Love and Tears from by By Kilian (205 €). A perfume composed like a figurative painting around the jasmine. It has some notes of orange blossom, narcissus, lily of the valley, petit grain or lavender but soon all the freshness gives way to the wildest and animal smell of jasmine. Between sad and intense, a tribute to love. It has a masculine touch reminiscent of Olene from Diptyque. Sold exclusively at Le Secret du Marais.
If you are a fan, we recommend that you get a bottle because it has been discontinued.
Dreams from Annick Goutal (106 €/ 100 ml) A very romantic version of jasmine. Vanilla, ylang-ylang and wallflower. Sweet, Milky was created in 2005 by Isabelle Doyen.
It is a fragrance that many brides choose to marry. If you are into “fresh” perfumes you will not like it.
Jasmine & Bergamot from L`Occitane (€ 57/75 ml). It is not a very intense variant of jasmine. The smell seems very mixed with lemon and bergamot although it is present.

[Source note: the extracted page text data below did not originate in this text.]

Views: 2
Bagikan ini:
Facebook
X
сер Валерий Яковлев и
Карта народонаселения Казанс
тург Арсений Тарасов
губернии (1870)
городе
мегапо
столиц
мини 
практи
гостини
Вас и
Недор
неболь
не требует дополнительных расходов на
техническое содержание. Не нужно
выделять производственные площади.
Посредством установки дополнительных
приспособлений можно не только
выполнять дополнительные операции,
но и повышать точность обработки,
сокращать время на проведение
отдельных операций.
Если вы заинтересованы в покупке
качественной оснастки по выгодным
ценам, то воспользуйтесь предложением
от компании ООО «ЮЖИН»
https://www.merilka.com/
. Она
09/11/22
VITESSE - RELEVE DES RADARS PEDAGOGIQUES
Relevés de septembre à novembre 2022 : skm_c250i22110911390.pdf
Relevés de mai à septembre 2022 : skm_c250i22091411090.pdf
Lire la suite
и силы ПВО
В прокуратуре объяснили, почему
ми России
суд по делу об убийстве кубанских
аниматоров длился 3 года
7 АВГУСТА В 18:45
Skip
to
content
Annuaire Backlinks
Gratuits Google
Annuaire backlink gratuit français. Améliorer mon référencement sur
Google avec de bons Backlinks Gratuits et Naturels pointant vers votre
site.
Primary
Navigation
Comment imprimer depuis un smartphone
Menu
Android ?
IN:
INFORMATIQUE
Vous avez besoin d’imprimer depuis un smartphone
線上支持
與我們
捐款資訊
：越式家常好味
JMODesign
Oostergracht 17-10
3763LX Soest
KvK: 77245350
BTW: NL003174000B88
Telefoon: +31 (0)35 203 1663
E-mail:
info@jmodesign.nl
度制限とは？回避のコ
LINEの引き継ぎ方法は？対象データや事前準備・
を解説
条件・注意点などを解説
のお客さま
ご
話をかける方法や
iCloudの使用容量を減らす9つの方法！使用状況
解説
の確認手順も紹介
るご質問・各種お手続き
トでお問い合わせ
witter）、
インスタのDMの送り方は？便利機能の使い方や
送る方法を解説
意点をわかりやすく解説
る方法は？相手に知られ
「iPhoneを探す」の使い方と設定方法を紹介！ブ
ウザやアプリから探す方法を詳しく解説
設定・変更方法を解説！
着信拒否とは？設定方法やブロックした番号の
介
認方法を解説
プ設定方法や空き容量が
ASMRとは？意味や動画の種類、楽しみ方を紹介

Perfect if you do not finish daring with the strength of this white flower.
Chanel Nª5 (€ 101/100 ml). Although it is not a perfume dedicated only to jasmine, it is considered a good representative because it is one of its main notes. Mixed with rose, aldehydes, orange blossom, it has an acid touch. There is not much to say about this fragrance that has been the world’s best-selling perfume for years since it was created by Ernest Beaux in 1954.
It is not for you if you are really looking for the smell of jasmine only, if you like it but surrounded by other flowers it is a good choice.
Black Jasmine from Bvlgari (122 €/100 ml). Although the principle deceives with a clean and fresh jasmine it turns dark with the scent of gardenia, almond, licorice and tonka bean. In the end, the wood becomes much more present than the white flower. The Eau de Toilette version looks similar but stays much closer to the freshness of the perfume outlet.
For occasional jasmine fans.
Tom Ford Private Blend
Red Jasmine from Tom Ford Private Blend (280 €/ 100 ml). It starts out fresh with orange blossom and ylang-ylang but becomes much spicier with cardamom. In the end it is mixed with the aroma of amber and wood.
His price works against him but he has declared followers.